Twisted into a commercialized, ridiculous celebration, Mother’s Day is overwrought with expectations. The intentions were genuine when Anna Jarvis spearheaded the first Mother’s Day event in 1908 to honor her own mother, a Sunday School teacher and caregiver for wounded soldiers during the Civil War. She campaigned zealously for the holiday to become official. Her wishes come true when in 1914, Congress legislated a Mother’s Day, a day to honor those that had given birth to you. Soon enough, businesses found an opportunity to exploit and ravage the holiday of its true glory, and quickly, the floral and greeting-card industries took advantage of it. By 1920, disgusted by the onslaught of remunerative avenues, Jarvis began urging people to stop buying flowers and cards for their mothers. In a press release, she even berated florists and greeting card manufacturers by calling them “charlatans, bandits, pirates, racketeers, kidnappers, and termites that would undermine with their greed one of the finest, noblest and truest movements and celebrations.” Within her own lifetime, the proponent of Mother’s Day had turned on the holiday that she had fought so passionately and boldly for. Not only that, she went door-to-door collecting petitions in an effort to rescind the holiday.
Now, many writers have taken to various platforms and expelled their hatred and animosity towards this holiday. In an article It’s the Official Patronising of Women Day: The Capitalist-Patriarchal Conspiracy of Mother’s Day,
I don’t want some flowers that will die in a week or chocolate that I have to share with everyone else lest I be mistaken for being selfish. I dislike being patronised and fobbed-off with cheap tat. I want motherhood (in all its forms) recognised and protected.
I want maternal healthcare to be considered a major public health issue. I want women with PND to be able to access support. I want real legislation protecting maternity leave. I want universal and free at the point of access childcare. I want schools to be funded properly so I don’t need to waste my weekends fundraising to buy pencils. I want universal access to birth control and abortion.

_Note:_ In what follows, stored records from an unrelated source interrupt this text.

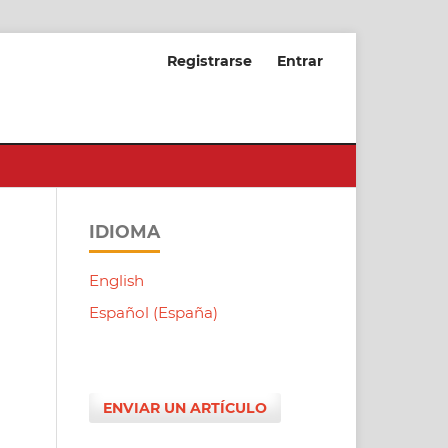
Registrarse
Entrar
IDIOMA
English
Español (España)
ENVIAR UN ARTÍCULO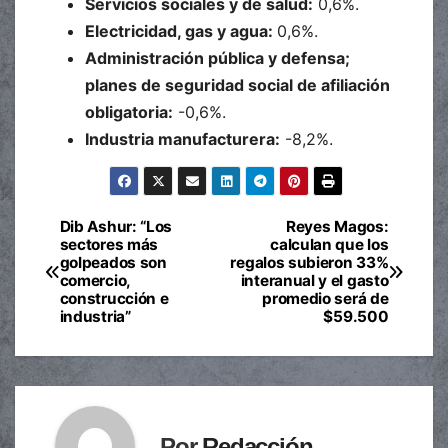
Servicios sociales y de salud:
0,6%.
Electricidad, gas y agua:
0,6%.
Administración pública y defensa;
planes de seguridad social de afiliación
obligatoria:
-0,6%.
Industria manufacturera:
-8,2%.
Dib Ashur: “Los
Reyes Magos:
Navegación
sectores más
calculan que los
golpeados son
regalos subieron 33%
de
comercio,
interanual y el gasto
construcción e
promedio será de
entradas
industria”
$59.500
Por
Redacción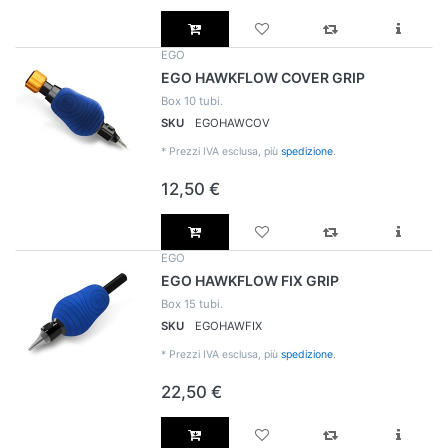
EGO
EGO HAWKFLOW COVER GRIP
Box 10 tubi.
SKU
EGOHAWCOV
*
Prezzi IVA esclusa, più
spedizione
.
12,50 €
EGO
EGO HAWKFLOW FIX GRIP
Box 15 tubi.
SKU
EGOHAWFIX
*
Prezzi IVA esclusa, più
spedizione
.
22,50 €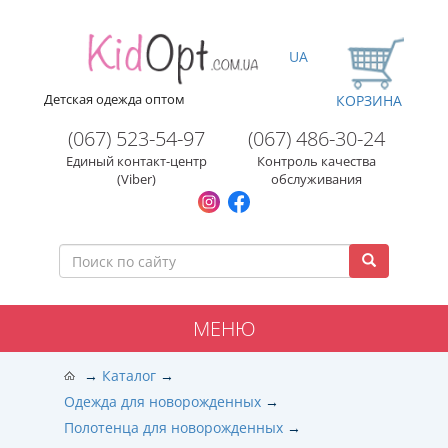
UA
Детская одежда оптом
КОРЗИНА
(067) 523-54-97
(067) 486-30-24
Единый контакт-центр
Контроль качества
(Viber)
обслуживания
МЕНЮ
Каталог
Одежда для новорожденных
Полотенца для новорожденных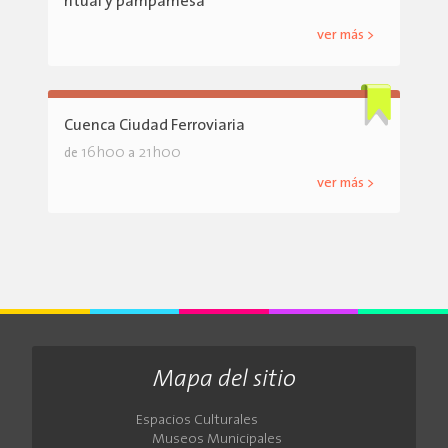
ritual y pampamesa
ver más >
Cuenca Ciudad Ferroviaria
16h00
21h00
de
a
ver más >
Mapa del sitio
Espacios Culturales
Museos Municipales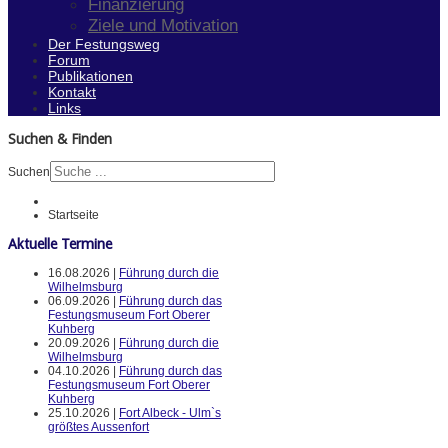
Finanzierung
Ziele und Motivation
Der Festungsweg
Forum
Publikationen
Kontakt
Links
Suchen & Finden
Suchen
Startseite
Aktuelle Termine
16.08.2026 |
Führung durch die
Wilhelmsburg
06.09.2026 |
Führung durch das
Festungsmuseum Fort Oberer
Kuhberg
20.09.2026 |
Führung durch die
Wilhelmsburg
04.10.2026 |
Führung durch das
Festungsmuseum Fort Oberer
Kuhberg
25.10.2026 |
Fort Albeck - Ulm`s
größtes Aussenfort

I want infertility and miscarriages to be treated with respect. I want women who choose not to or who can’t have children be respected for being women. I want a real healthcare system that cares for elderly, disabled and vulnerable family members properly.

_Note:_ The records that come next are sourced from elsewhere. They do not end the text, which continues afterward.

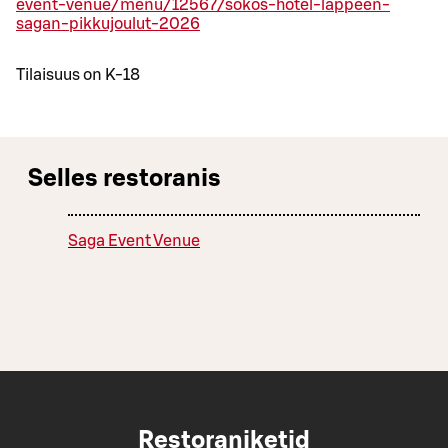
event-venue/menu/12567/sokos-hotel-lappeen-
sagan-pikkujoulut-2026
Tilaisuus on K-18
Selles restoranis
Saga Event Venue
Restoraniketid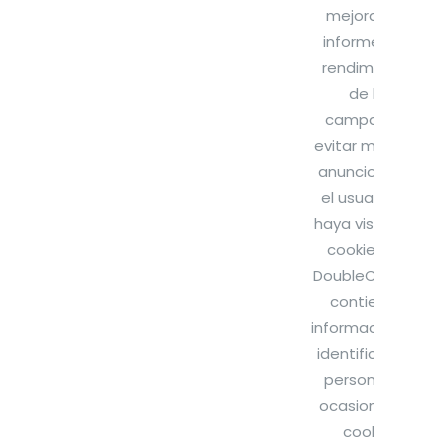
mejorar los
informes de
rendimiento
de la
campaña y
evitar mostrar
anuncios que
el usuario ya
haya visto. Las
cookies de
DoubleClick no
contienen
información de
identificación
personal. En
ocasiones, la
cookie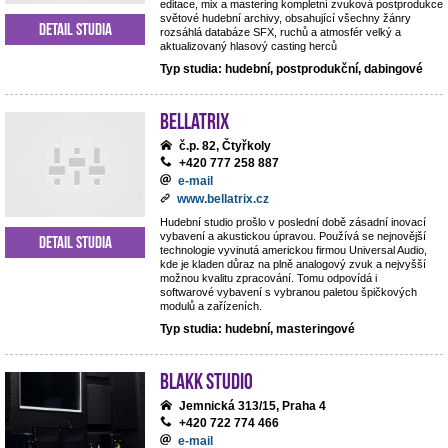
editace, mix a mastering kompletní zvuková postprodukce
světové hudební archivy, obsahující všechny žánry
Detail studia
rozsáhlá databáze SFX, ruchů a atmosfér velký a
aktualizovaný hlasový casting herců
Typ studia: hudební, postprodukční, dabingové
BELLATRIX
č.p. 82, Čtyřkoly
+420 777 258 887
e-mail
www.bellatrix.cz
Hudební studio prošlo v poslední době zásadní inovací
vybavení a akustickou úpravou. Používá se nejnovější
Detail studia
technologie vyvinutá americkou firmou Universal Audio,
kde je kladen důraz na plně analogový zvuk a nejvyšší
možnou kvalitu zpracování. Tomu odpovídá i
softwarové vybavení s vybranou paletou špičkových
modulů a zařízeních.
Typ studia: hudební, masteringové
Blakk Studio
Jemnická 313/15, Praha 4
+420 722 774 466
e-mail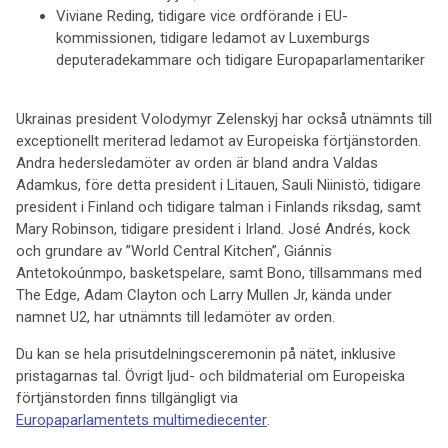
Viviane Reding, tidigare vice ordförande i EU-
kommissionen, tidigare ledamot av Luxemburgs
deputeradekammare och tidigare Europaparlamentariker
Ukrainas president Volodymyr Zelenskyj har också utnämnts till
exceptionellt meriterad ledamot av Europeiska förtjänstorden.
Andra hedersledamöter av orden är bland andra Valdas
Adamkus, före detta president i Litauen, Sauli Niinistö, tidigare
president i Finland och tidigare talman i Finlands riksdag, samt
Mary Robinson, tidigare president i Irland. José Andrés, kock
och grundare av ”World Central Kitchen”, Giánnis
Antetokoúnmpo, basketspelare, samt Bono, tillsammans med
The Edge, Adam Clayton och Larry Mullen Jr, kända under
namnet U2, har utnämnts till ledamöter av orden.
Du kan se hela prisutdelningsceremonin på nätet, inklusive
pristagarnas tal. Övrigt ljud- och bildmaterial om Europeiska
förtjänstorden finns tillgängligt via
Europaparlamentets multimediecenter
.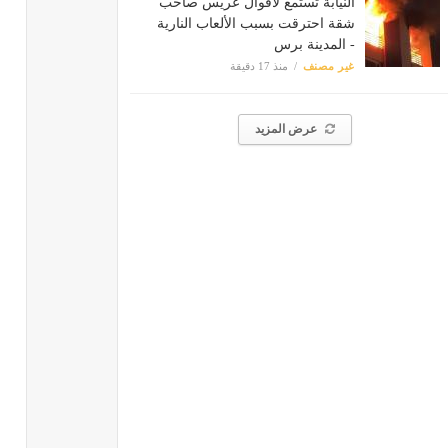
النيابة تستمع لأقوال عريس صاحب
شقة احترقت بسبب الألعاب النارية
- المدينة برس
غير مصنف
منذ 17 دقيقة
عرض المزيد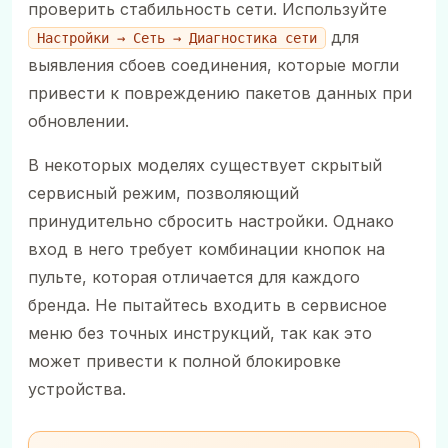
проверить стабильность сети. Используйте
для
Настройки → Сеть → Диагностика сети
выявления сбоев соединения, которые могли
привести к повреждению пакетов данных при
обновлении.
В некоторых моделях существует скрытый
сервисный режим, позволяющий
принудительно сбросить настройки. Однако
вход в него требует комбинации кнопок на
пульте, которая отличается для каждого
бренда. Не пытайтесь входить в сервисное
меню без точных инструкций, так как это
может привести к полной блокировке
устройства.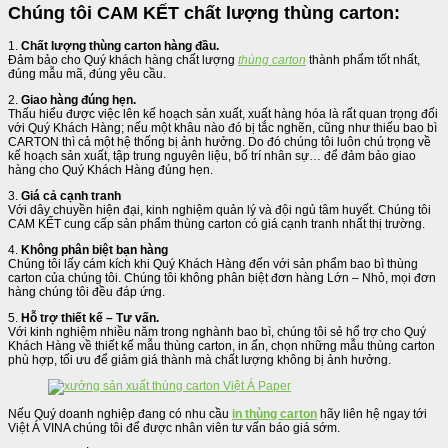
Chúng tôi CAM KẾT chất lượng thùng carton:
1.
Chất lượng thùng carton hàng đầu.
Đảm bảo cho Quý khách hàng chất lượng
thùng carton
thành phẩm tốt nhất,
đúng mẫu mã, đúng yêu cầu.
2.
Giao hàng đúng hẹn.
Thấu hiểu được việc lên kế hoạch sản xuất, xuất hàng hóa là rất quan trọng đối
với Quý Khách Hàng; nếu một khâu nào đó bị tắc nghẽn, cũng như thiếu bao bì
CARTON thì cả một hệ thống bị ảnh hưởng. Do đó chúng tôi luôn chú trọng về
kế hoạch sản xuất, tập trung nguyên liệu, bố trí nhân sự… để đảm bảo giao
hàng cho Quý Khách Hàng đúng hẹn.
3.
Giá cả cạnh tranh
Với dây chuyền hiện đại, kinh nghiệm quản lý và đội ngủ tâm huyết. Chúng tôi
CAM KẾT cung cấp sản phẩm thùng carton có giá cạnh tranh nhất thị trường.
4.
Không phân biệt bạn hàng
Chúng tôi lấy cám kích khi Quý Khách Hàng đến với sản phẩm bao bì thùng
carton của chúng tôi. Chúng tôi không phân biệt đơn hàng Lớn – Nhỏ, mọi đơn
hàng chúng tôi đều đáp ứng.
5.
Hỗ trợ thiết kế – Tư vấn.
Với kinh nghiệm nhiều năm trong nghành bao bì, chúng tôi sẻ hổ trợ cho Quý
Khách Hàng về thiết kế mẫu thùng carton, in ấn, chọn những mẫu thùng carton
phù hợp, tối ưu để giảm giá thành mà chất lượng không bị ảnh hưởng.
Nếu Quý doanh nghiệp đang có nhu cầu
in thùng carton
hãy liên hệ ngay tới
Việt Á VINA chúng tôi để được nhân viên tư vấn báo giá sớm.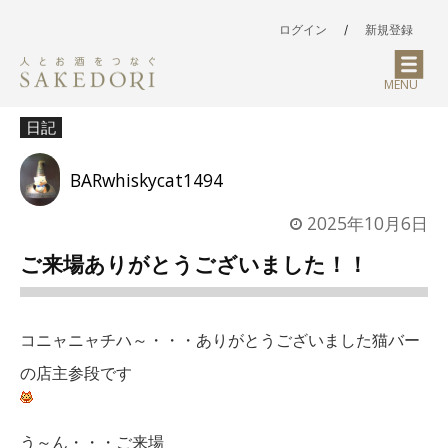
ログイン
/
新規登録
MENU
日記
BARwhiskycat1494
2025年10月6日
ご来場ありがとうございました！！
コニャニャチハ～・・・ありがとうございました猫バー
の店主参段です
う～ん・・・ご来場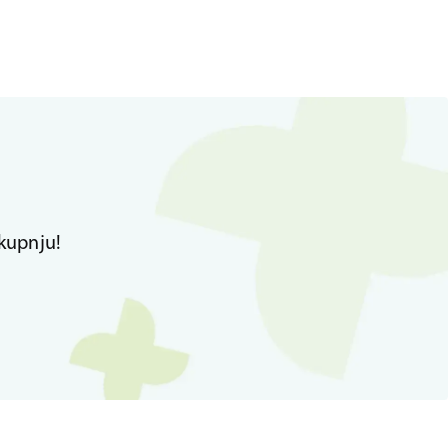
kupnju!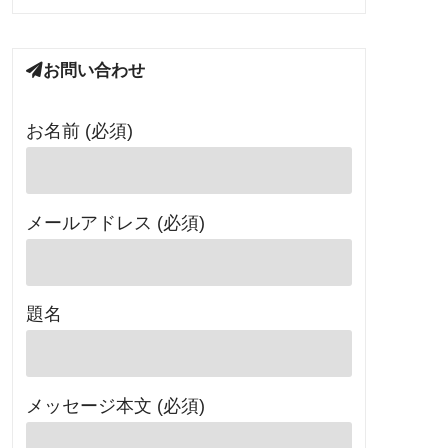
お問い合わせ
お名前 (必須)
メールアドレス (必須)
題名
メッセージ本文 (必須)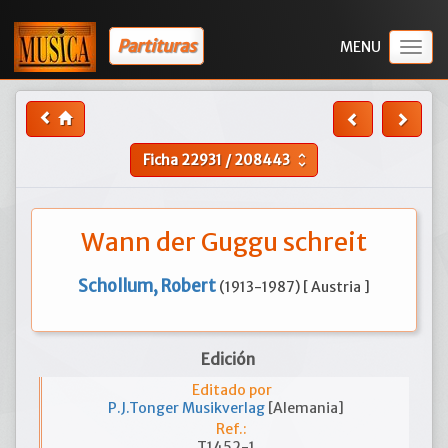
Partituras
Togg
navig
Ficha
22931
/
208443
unfold_more
Wann der Guggu schreit
Schollum, Robert
(1913-1987) [ Austria ]
Edición
Editado por
P.J.Tonger Musikverlag
[Alemania]
Ref.:
T1452-1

What is also interesting is that a mother’s work is seriously undervalued and appreciated. According to Salary.com, the average stay at home mom works 94 hours a week. If she could collect a salary—doing a range of 6.2 hours of laundry and 14 hours of cooking and the like—she would earn around $113,568 per year. This perfectly aligns with Marxist-feminists ideologies, who understand that household work is not considered ‘real work’ and goes unnoticed and unappreciated. So, is it really justified if you take someone for granted 365 days and then buy them overpriced chocolates to superficially make up for it?

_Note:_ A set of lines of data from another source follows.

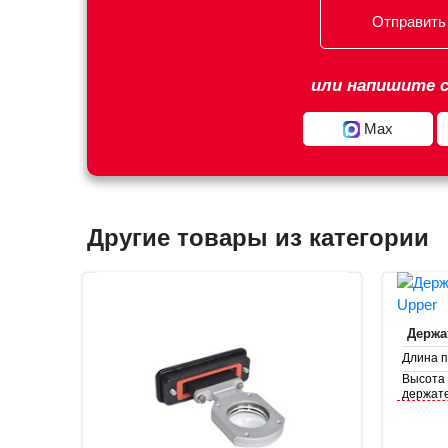
Отправить
или напишите с
Max
Другие товары из категории
Держа
Длина п
Высота
держат
Диамет
держат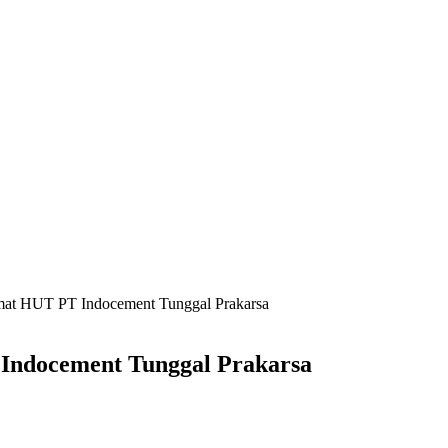
at HUT PT Indocement Tunggal Prakarsa
Indocement Tunggal Prakarsa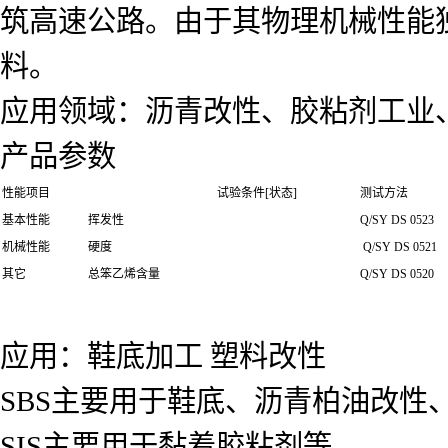
筑高速公路。由于其物理机械性能
料。
应用领域：沥青改性、胶粘剂工业
产品参数
性能项目
试验条件[状态]
测试方法
基本性能
挥发性
Q/SY DS 0523
机械性能
硬度
Q/SY DS 0521
其它
总笨乙烯含量
Q/SY DS 0520
应用：鞋底加工 塑料改性
SBS主要用于鞋底、沥青柏油改性
SIS主要用于黏着胶粘剂等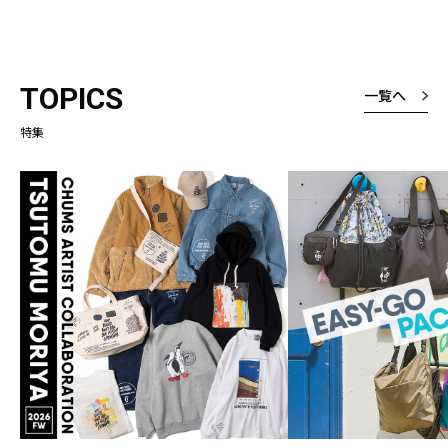
TOPICS
一覧へ
特集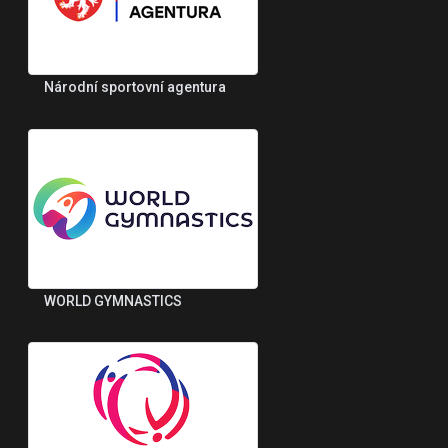
Národní sportovní agentura
WORLD GYMNASTICS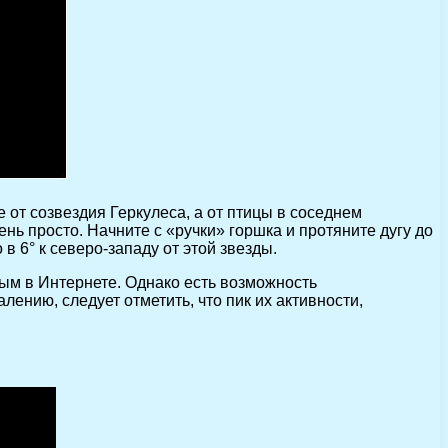
 от созвездия Геркулеса, а от птицы в соседнем
нь просто. Начните с «ручки» горшка и протяните дугу до
в 6° к северо-западу от этой звезды.
ым в Интернете. Однако есть возможность
ению, следует отметить, что пик их активности,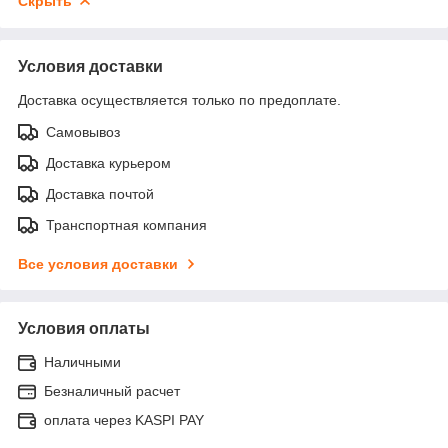
Скрыть
Условия доставки
Доставка осуществляется только по предоплате.
Самовывоз
Доставка курьером
Доставка почтой
Транспортная компания
Все условия доставки
Условия оплаты
Наличными
Безналичный расчет
оплата через KASPI PAY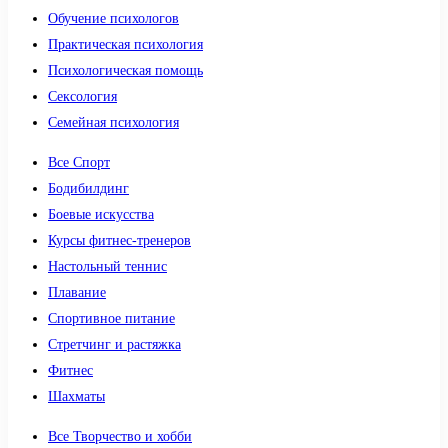
Обучение психологов
Практическая психология
Психологическая помощь
Сексология
Семейная психология
Все Спорт
Бодибилдинг
Боевые искусства
Курсы фитнес-тренеров
Настольный теннис
Плавание
Спортивное питание
Стретчинг и растяжка
Фитнес
Шахматы
Все Творчество и хобби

In addition, this day exacerbates and alienates those children who don’t have a mother or are raised by someone they can’t fully accept as their own. It also renews grief for those who are not mothers or do not have the luxury of indulging in such trivialities. So, in the end, it is worth wondering who actually benefits from this holiday? And, are we honoring mothers or consumerism?
I think Mother’s Day is a relic of the past, and we should update our calendars so that it is ready for the future.